Records supplied START

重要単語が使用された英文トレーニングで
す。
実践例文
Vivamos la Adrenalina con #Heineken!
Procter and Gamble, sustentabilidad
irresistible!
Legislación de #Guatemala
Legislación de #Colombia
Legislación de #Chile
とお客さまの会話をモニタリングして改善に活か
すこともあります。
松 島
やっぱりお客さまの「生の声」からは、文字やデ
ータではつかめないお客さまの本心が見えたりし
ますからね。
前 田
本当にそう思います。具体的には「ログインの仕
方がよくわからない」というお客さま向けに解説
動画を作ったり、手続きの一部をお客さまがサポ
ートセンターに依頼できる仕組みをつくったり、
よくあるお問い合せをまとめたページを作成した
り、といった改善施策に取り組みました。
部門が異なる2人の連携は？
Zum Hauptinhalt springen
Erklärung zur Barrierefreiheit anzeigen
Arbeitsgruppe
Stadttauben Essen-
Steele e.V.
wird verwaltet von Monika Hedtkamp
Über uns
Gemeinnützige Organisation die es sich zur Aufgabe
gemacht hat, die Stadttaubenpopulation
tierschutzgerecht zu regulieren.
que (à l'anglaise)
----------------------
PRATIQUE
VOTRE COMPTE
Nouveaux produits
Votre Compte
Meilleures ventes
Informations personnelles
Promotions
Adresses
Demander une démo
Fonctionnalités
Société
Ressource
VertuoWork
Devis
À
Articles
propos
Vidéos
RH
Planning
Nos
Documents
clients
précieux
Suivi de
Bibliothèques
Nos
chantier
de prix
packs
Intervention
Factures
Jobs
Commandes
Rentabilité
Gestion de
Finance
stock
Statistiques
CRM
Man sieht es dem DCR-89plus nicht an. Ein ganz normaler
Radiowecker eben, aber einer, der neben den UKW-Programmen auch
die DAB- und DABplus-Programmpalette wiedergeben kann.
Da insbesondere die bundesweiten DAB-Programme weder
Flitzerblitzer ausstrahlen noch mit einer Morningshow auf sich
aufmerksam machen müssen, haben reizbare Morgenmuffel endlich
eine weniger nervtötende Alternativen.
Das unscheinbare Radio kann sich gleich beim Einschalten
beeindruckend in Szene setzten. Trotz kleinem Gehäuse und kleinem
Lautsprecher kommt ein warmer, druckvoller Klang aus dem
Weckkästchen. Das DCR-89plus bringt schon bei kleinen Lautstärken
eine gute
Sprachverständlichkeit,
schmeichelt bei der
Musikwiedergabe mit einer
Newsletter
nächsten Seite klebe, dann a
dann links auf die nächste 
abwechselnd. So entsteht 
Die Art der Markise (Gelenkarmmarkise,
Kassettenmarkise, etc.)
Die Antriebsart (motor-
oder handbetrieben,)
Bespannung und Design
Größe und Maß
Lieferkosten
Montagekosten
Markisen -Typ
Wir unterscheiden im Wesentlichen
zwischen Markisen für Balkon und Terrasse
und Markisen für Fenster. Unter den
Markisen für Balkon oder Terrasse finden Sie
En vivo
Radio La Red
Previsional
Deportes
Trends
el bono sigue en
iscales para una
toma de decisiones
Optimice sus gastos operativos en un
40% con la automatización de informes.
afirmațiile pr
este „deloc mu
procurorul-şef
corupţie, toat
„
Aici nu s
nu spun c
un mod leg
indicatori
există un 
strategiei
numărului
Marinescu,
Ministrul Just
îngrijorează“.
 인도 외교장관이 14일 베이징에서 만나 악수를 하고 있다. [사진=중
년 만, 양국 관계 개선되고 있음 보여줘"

Records supplied END
Records supplied START

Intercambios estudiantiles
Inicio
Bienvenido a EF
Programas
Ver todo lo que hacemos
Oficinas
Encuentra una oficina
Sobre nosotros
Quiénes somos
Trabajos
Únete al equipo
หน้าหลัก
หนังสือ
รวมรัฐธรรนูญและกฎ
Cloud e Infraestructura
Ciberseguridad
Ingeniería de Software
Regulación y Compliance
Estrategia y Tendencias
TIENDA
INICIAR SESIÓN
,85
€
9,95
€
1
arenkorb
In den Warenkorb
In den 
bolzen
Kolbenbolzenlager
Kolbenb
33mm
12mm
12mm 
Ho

Records supplied END

• **What you have to do**: From the entries above, restate word for word the lines from the line containing "Radiowecker eben, aber" to the line containing "Die Art der", both ends included, and nothing more.

• **Answer**:
Radiowecker eben, aber einer, der neben den UKW-Programmen auch
die DAB- und DABplus-Programmpalette wiedergeben kann.
Da insbesondere die bundesweiten DAB-Programme weder
Flitzerblitzer ausstrahlen noch mit einer Morningshow auf sich
aufmerksam machen müssen, haben reizbare Morgenmuffel endlich
eine weniger nervtötende Alternativen.
Das unscheinbare Radio kann sich gleich beim Einschalten
beeindruckend in Szene setzten. Trotz kleinem Gehäuse und kleinem
Lautsprecher kommt ein warmer, druckvoller Klang aus dem
Weckkästchen. Das DCR-89plus bringt schon bei kleinen Lautstärken
eine gute
Sprachverständlichkeit,
schmeichelt bei der
Musikwiedergabe mit einer
Newsletter
nächsten Seite klebe, dann a
dann links auf die nächste 
abwechselnd. So entsteht 
Die Art der Markise (Gelenkarmmarkise,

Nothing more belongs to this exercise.